Privately held DesertXpress is on the verge of landing a $4.9 billion loan from the Obama Administration to build a bullet train from Las Vegas to Victorville, a small town in the middle of nowhere.


The company is linked to Senate Leader Harry Reid.
CBS Local reported, via Free Republic:

On a dusty, rock-strewn expanse at the edge of the Mojave Desert, a company linked to Senate Majority Leader Harry Reid wants to build a bullet train that would rocket tourists from the middle of nowhere to the gambling palaces of Las Vegas.
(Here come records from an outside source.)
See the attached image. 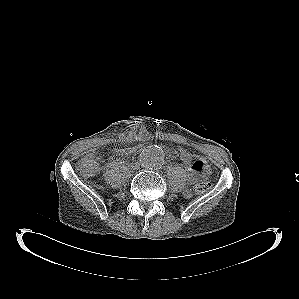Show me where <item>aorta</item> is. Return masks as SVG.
I'll return each mask as SVG.
<instances>
[{"label": "aorta", "instance_id": "1", "mask_svg": "<svg viewBox=\"0 0 299 299\" xmlns=\"http://www.w3.org/2000/svg\"><path fill=\"white\" fill-rule=\"evenodd\" d=\"M141 164L148 169L159 168L164 163V153L161 147L151 145L140 154Z\"/></svg>", "mask_w": 299, "mask_h": 299}]
</instances>
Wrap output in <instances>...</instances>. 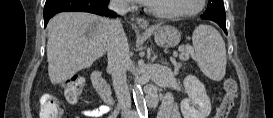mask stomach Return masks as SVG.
I'll list each match as a JSON object with an SVG mask.
<instances>
[{"instance_id":"0dacf381","label":"stomach","mask_w":273,"mask_h":118,"mask_svg":"<svg viewBox=\"0 0 273 118\" xmlns=\"http://www.w3.org/2000/svg\"><path fill=\"white\" fill-rule=\"evenodd\" d=\"M150 32L154 36L155 43L164 48L177 46L181 39L180 32L173 26L156 25L150 28Z\"/></svg>"}]
</instances>
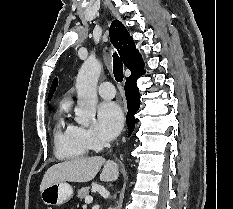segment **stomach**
I'll return each mask as SVG.
<instances>
[{
	"label": "stomach",
	"mask_w": 233,
	"mask_h": 209,
	"mask_svg": "<svg viewBox=\"0 0 233 209\" xmlns=\"http://www.w3.org/2000/svg\"><path fill=\"white\" fill-rule=\"evenodd\" d=\"M73 196V188L67 182L51 184L41 191V199L46 205L60 206Z\"/></svg>",
	"instance_id": "0dacf381"
}]
</instances>
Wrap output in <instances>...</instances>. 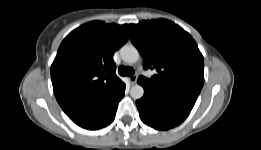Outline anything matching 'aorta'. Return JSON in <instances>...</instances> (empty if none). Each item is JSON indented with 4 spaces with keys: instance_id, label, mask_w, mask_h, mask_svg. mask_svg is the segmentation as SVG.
Returning a JSON list of instances; mask_svg holds the SVG:
<instances>
[{
    "instance_id": "obj_1",
    "label": "aorta",
    "mask_w": 261,
    "mask_h": 150,
    "mask_svg": "<svg viewBox=\"0 0 261 150\" xmlns=\"http://www.w3.org/2000/svg\"><path fill=\"white\" fill-rule=\"evenodd\" d=\"M120 55L124 62L133 64L139 59V52L133 45H124L120 49ZM130 95L133 99H140L144 95V89L141 85L135 84L131 87Z\"/></svg>"
}]
</instances>
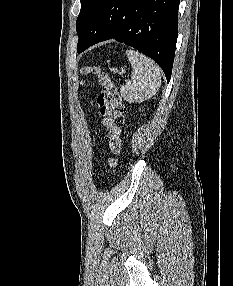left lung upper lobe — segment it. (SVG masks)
I'll return each instance as SVG.
<instances>
[{"instance_id":"left-lung-upper-lobe-1","label":"left lung upper lobe","mask_w":233,"mask_h":286,"mask_svg":"<svg viewBox=\"0 0 233 286\" xmlns=\"http://www.w3.org/2000/svg\"><path fill=\"white\" fill-rule=\"evenodd\" d=\"M96 2L97 0H81V10L76 21V29L78 36L85 27L88 17L93 10V7Z\"/></svg>"}]
</instances>
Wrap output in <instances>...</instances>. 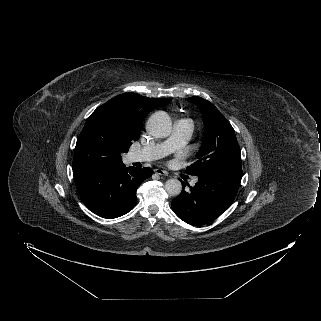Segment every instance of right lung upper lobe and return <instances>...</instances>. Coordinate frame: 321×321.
<instances>
[{
    "label": "right lung upper lobe",
    "instance_id": "cb5924a9",
    "mask_svg": "<svg viewBox=\"0 0 321 321\" xmlns=\"http://www.w3.org/2000/svg\"><path fill=\"white\" fill-rule=\"evenodd\" d=\"M170 101L169 98L155 99L136 93H123L99 106L92 114L108 117L133 142L139 139L142 123L148 113Z\"/></svg>",
    "mask_w": 321,
    "mask_h": 321
}]
</instances>
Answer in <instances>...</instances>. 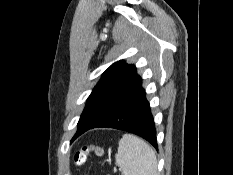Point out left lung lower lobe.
<instances>
[{
  "instance_id": "0a47b994",
  "label": "left lung lower lobe",
  "mask_w": 233,
  "mask_h": 175,
  "mask_svg": "<svg viewBox=\"0 0 233 175\" xmlns=\"http://www.w3.org/2000/svg\"><path fill=\"white\" fill-rule=\"evenodd\" d=\"M102 127L134 133L150 142L157 149L154 120L141 78L125 91L102 117L78 136L89 129Z\"/></svg>"
}]
</instances>
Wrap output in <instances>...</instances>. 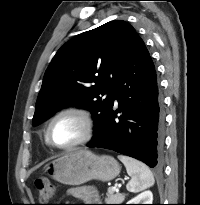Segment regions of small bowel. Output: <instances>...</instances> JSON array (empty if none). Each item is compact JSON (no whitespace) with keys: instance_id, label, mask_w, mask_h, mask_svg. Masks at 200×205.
<instances>
[{"instance_id":"obj_1","label":"small bowel","mask_w":200,"mask_h":205,"mask_svg":"<svg viewBox=\"0 0 200 205\" xmlns=\"http://www.w3.org/2000/svg\"><path fill=\"white\" fill-rule=\"evenodd\" d=\"M69 195L75 196L77 198H81L86 201H96L97 200V194L93 189H87V188H72L68 192Z\"/></svg>"}]
</instances>
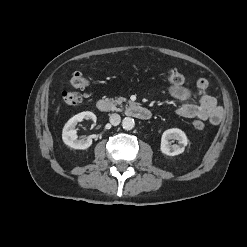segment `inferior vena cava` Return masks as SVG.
<instances>
[{
    "mask_svg": "<svg viewBox=\"0 0 247 247\" xmlns=\"http://www.w3.org/2000/svg\"><path fill=\"white\" fill-rule=\"evenodd\" d=\"M109 121L112 125L117 126L121 122V117L119 114H111L109 117Z\"/></svg>",
    "mask_w": 247,
    "mask_h": 247,
    "instance_id": "inferior-vena-cava-1",
    "label": "inferior vena cava"
}]
</instances>
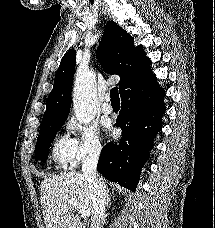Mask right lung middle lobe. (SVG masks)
Returning a JSON list of instances; mask_svg holds the SVG:
<instances>
[{"label": "right lung middle lobe", "instance_id": "dd1d6c3e", "mask_svg": "<svg viewBox=\"0 0 215 228\" xmlns=\"http://www.w3.org/2000/svg\"><path fill=\"white\" fill-rule=\"evenodd\" d=\"M64 122L51 123L40 127V134L37 139L35 159L46 161L51 142L56 133L63 126Z\"/></svg>", "mask_w": 215, "mask_h": 228}]
</instances>
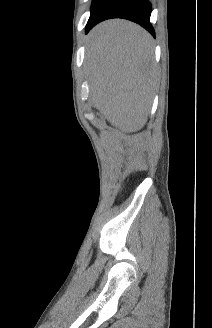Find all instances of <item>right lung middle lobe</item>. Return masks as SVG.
<instances>
[{
    "mask_svg": "<svg viewBox=\"0 0 212 328\" xmlns=\"http://www.w3.org/2000/svg\"><path fill=\"white\" fill-rule=\"evenodd\" d=\"M97 1H98V0H93V1H92L91 8L95 5V3H96Z\"/></svg>",
    "mask_w": 212,
    "mask_h": 328,
    "instance_id": "1",
    "label": "right lung middle lobe"
}]
</instances>
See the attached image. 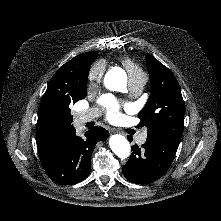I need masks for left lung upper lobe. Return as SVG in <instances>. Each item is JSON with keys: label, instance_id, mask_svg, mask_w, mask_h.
Returning <instances> with one entry per match:
<instances>
[{"label": "left lung upper lobe", "instance_id": "obj_1", "mask_svg": "<svg viewBox=\"0 0 221 221\" xmlns=\"http://www.w3.org/2000/svg\"><path fill=\"white\" fill-rule=\"evenodd\" d=\"M151 94L138 114L141 125L148 128L147 138L181 139L185 104L173 73L150 54L146 55Z\"/></svg>", "mask_w": 221, "mask_h": 221}]
</instances>
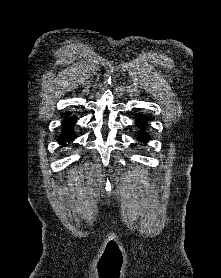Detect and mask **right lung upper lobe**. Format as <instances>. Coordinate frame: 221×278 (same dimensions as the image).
<instances>
[{
    "instance_id": "obj_1",
    "label": "right lung upper lobe",
    "mask_w": 221,
    "mask_h": 278,
    "mask_svg": "<svg viewBox=\"0 0 221 278\" xmlns=\"http://www.w3.org/2000/svg\"><path fill=\"white\" fill-rule=\"evenodd\" d=\"M70 114H71V113H68V114L64 117V119H65V118H67V117H69V116H70Z\"/></svg>"
}]
</instances>
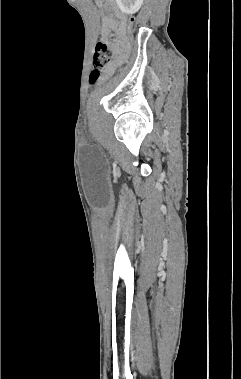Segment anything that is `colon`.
Listing matches in <instances>:
<instances>
[{
    "mask_svg": "<svg viewBox=\"0 0 241 379\" xmlns=\"http://www.w3.org/2000/svg\"><path fill=\"white\" fill-rule=\"evenodd\" d=\"M110 11H112V8H110ZM129 22L127 24V29H132L133 24L135 22L134 19V14H129ZM132 31V30H130ZM127 38L129 40H134L136 38V33L135 32H128L127 33ZM116 40V36L112 34L107 40H101L95 48L94 51V67L90 73L89 80L91 83H96L97 81L100 80L103 72L106 71L107 66L109 64L110 58H111V45L112 43Z\"/></svg>",
    "mask_w": 241,
    "mask_h": 379,
    "instance_id": "5ec220e1",
    "label": "colon"
}]
</instances>
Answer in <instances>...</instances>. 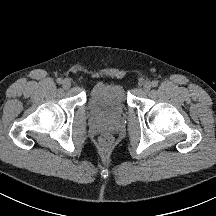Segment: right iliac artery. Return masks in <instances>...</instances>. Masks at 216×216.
<instances>
[{"label": "right iliac artery", "instance_id": "1", "mask_svg": "<svg viewBox=\"0 0 216 216\" xmlns=\"http://www.w3.org/2000/svg\"><path fill=\"white\" fill-rule=\"evenodd\" d=\"M57 83H58V84H62V83H63V80H62L61 78H58V79H57Z\"/></svg>", "mask_w": 216, "mask_h": 216}]
</instances>
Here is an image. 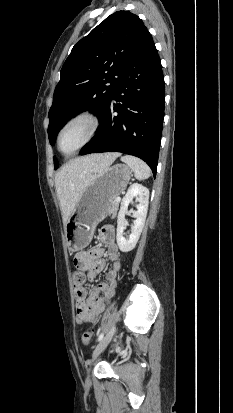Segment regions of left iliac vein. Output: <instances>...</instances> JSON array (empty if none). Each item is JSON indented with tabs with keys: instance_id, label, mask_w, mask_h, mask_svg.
Returning <instances> with one entry per match:
<instances>
[{
	"instance_id": "4c4485c4",
	"label": "left iliac vein",
	"mask_w": 233,
	"mask_h": 413,
	"mask_svg": "<svg viewBox=\"0 0 233 413\" xmlns=\"http://www.w3.org/2000/svg\"><path fill=\"white\" fill-rule=\"evenodd\" d=\"M116 331V326H112L110 330L107 332V334L102 338V340L99 342V344L96 346L93 355H92V360L89 362V365L93 363V361L104 351V349L108 346L110 341L112 340L114 334ZM88 369V373H89ZM89 379V375H88Z\"/></svg>"
}]
</instances>
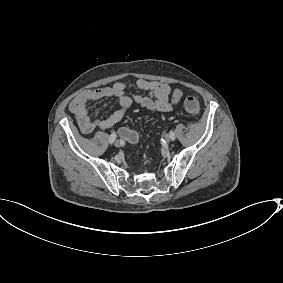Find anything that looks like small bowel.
Returning a JSON list of instances; mask_svg holds the SVG:
<instances>
[{"label":"small bowel","instance_id":"c3829d8e","mask_svg":"<svg viewBox=\"0 0 283 283\" xmlns=\"http://www.w3.org/2000/svg\"><path fill=\"white\" fill-rule=\"evenodd\" d=\"M134 88L148 95L136 94L132 92ZM102 98H115L117 108L109 116L91 119L88 104ZM181 98V90L172 89L166 83L139 79L135 83L117 82L112 86L84 90L70 102L69 110L75 116L80 130L89 134L96 128L109 129L117 125L134 102L152 111L170 112Z\"/></svg>","mask_w":283,"mask_h":283}]
</instances>
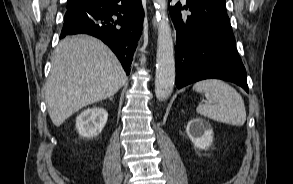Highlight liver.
Here are the masks:
<instances>
[{"instance_id":"obj_1","label":"liver","mask_w":293,"mask_h":184,"mask_svg":"<svg viewBox=\"0 0 293 184\" xmlns=\"http://www.w3.org/2000/svg\"><path fill=\"white\" fill-rule=\"evenodd\" d=\"M51 64L45 101L56 127L83 107L113 96L127 81L114 53L88 35L61 40Z\"/></svg>"}]
</instances>
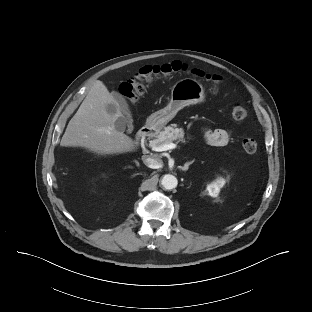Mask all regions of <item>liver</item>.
Here are the masks:
<instances>
[{"instance_id":"liver-1","label":"liver","mask_w":312,"mask_h":312,"mask_svg":"<svg viewBox=\"0 0 312 312\" xmlns=\"http://www.w3.org/2000/svg\"><path fill=\"white\" fill-rule=\"evenodd\" d=\"M108 104L117 103L104 83L96 81L69 121L60 145L82 147L98 155L135 151V142L116 128L115 123L123 117L122 113L117 110L116 114H109Z\"/></svg>"}]
</instances>
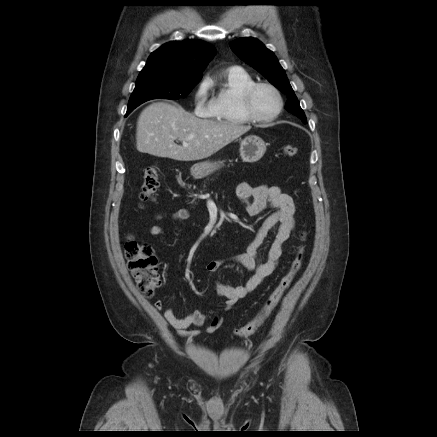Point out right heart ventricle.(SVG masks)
Masks as SVG:
<instances>
[{
  "instance_id": "right-heart-ventricle-1",
  "label": "right heart ventricle",
  "mask_w": 437,
  "mask_h": 437,
  "mask_svg": "<svg viewBox=\"0 0 437 437\" xmlns=\"http://www.w3.org/2000/svg\"><path fill=\"white\" fill-rule=\"evenodd\" d=\"M254 82L251 75L239 67H232L223 72L214 97L213 117L229 124L249 123L251 120L242 107V95Z\"/></svg>"
}]
</instances>
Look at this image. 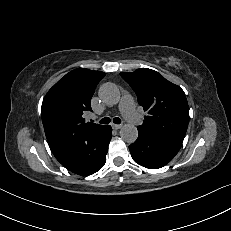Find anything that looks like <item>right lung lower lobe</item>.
Listing matches in <instances>:
<instances>
[{
    "instance_id": "98d812e1",
    "label": "right lung lower lobe",
    "mask_w": 231,
    "mask_h": 231,
    "mask_svg": "<svg viewBox=\"0 0 231 231\" xmlns=\"http://www.w3.org/2000/svg\"><path fill=\"white\" fill-rule=\"evenodd\" d=\"M111 136V126L104 125L96 131L81 136L73 154L58 161L75 174L82 176L94 174L106 162Z\"/></svg>"
}]
</instances>
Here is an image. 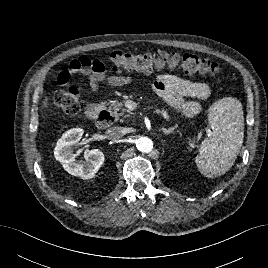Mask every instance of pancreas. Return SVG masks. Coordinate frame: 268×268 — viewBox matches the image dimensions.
<instances>
[{
  "instance_id": "cf45deb5",
  "label": "pancreas",
  "mask_w": 268,
  "mask_h": 268,
  "mask_svg": "<svg viewBox=\"0 0 268 268\" xmlns=\"http://www.w3.org/2000/svg\"><path fill=\"white\" fill-rule=\"evenodd\" d=\"M107 105L109 106L108 109L110 110L115 120H118L121 116L123 118H129L133 115L130 110L124 108L123 102L111 100L107 103Z\"/></svg>"
}]
</instances>
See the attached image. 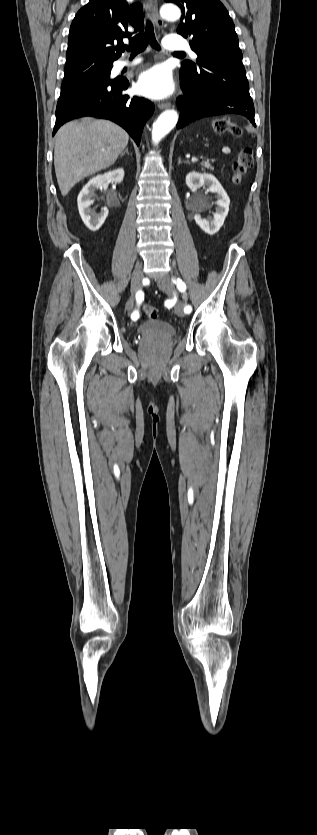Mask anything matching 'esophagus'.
<instances>
[{"label": "esophagus", "instance_id": "obj_1", "mask_svg": "<svg viewBox=\"0 0 317 835\" xmlns=\"http://www.w3.org/2000/svg\"><path fill=\"white\" fill-rule=\"evenodd\" d=\"M150 1H151V4H152V15H153V18L155 20V23L159 28H162L163 25H164V22L159 15L157 0H150ZM158 107L161 110L168 109V108H171V103L170 102H162V103H159Z\"/></svg>", "mask_w": 317, "mask_h": 835}]
</instances>
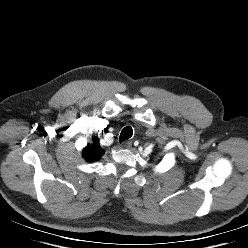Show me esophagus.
<instances>
[{
  "label": "esophagus",
  "instance_id": "34e87169",
  "mask_svg": "<svg viewBox=\"0 0 248 248\" xmlns=\"http://www.w3.org/2000/svg\"><path fill=\"white\" fill-rule=\"evenodd\" d=\"M123 147L126 149H130L132 147V142L131 141L124 142Z\"/></svg>",
  "mask_w": 248,
  "mask_h": 248
}]
</instances>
Privately held DesertXpress is on the verge of landing a $4.9 billion loan from the Obama administration to build the 150 mph train, which could be a lifeline for a region devastated by the housing crash or a crap shoot for taxpayers weary of Washington spending.

The vast park-and-ride project hinges on the untested idea that car-loving Californians will drive about 100 miles from the Los Angeles area, pull off busy Interstate 15 and board a train for the final leg to the famous Strip.

Planners imagine that millions of travelers a year will one day flock to a station outside down-on-its-luck Victorville, a small city where shuttered storefronts pock the historic downtown.

An alliance of business and political rainmakers from The Strip to Capitol Hill is backing the project that could become the first high-speed system to break ground under President Barack Obama’s push to modernize the U.S. rail network — and give the Democratic president’s re-election prospects a lift in battleground Nevada.

Transportation Secretary Ray LaHood has publicly blessed the train — it means jobs, he says — and it’s cleared several regulatory hurdles in Washington.

Yet even as the Federal Railroad Administration considers awarding what would be, by far, the largest loan of its type, its own research warns it’s difficult to predict how many people will ride the train, a critical measure of financial survival, an Associated Press review found.

There are other skeptics, as well.

“It’s insanity,” says Thomas Finkbiner of the Intermodal Transportation Institute at the University of Denver. “People won’t drive to a train to go someplace. If you are going to drive, why not drive all the way and leave when you want?”

Construction cost projections have soared to as much as $6.5 billion, not including interest on the loan. Some fear taxpayer subsidies are inevitable.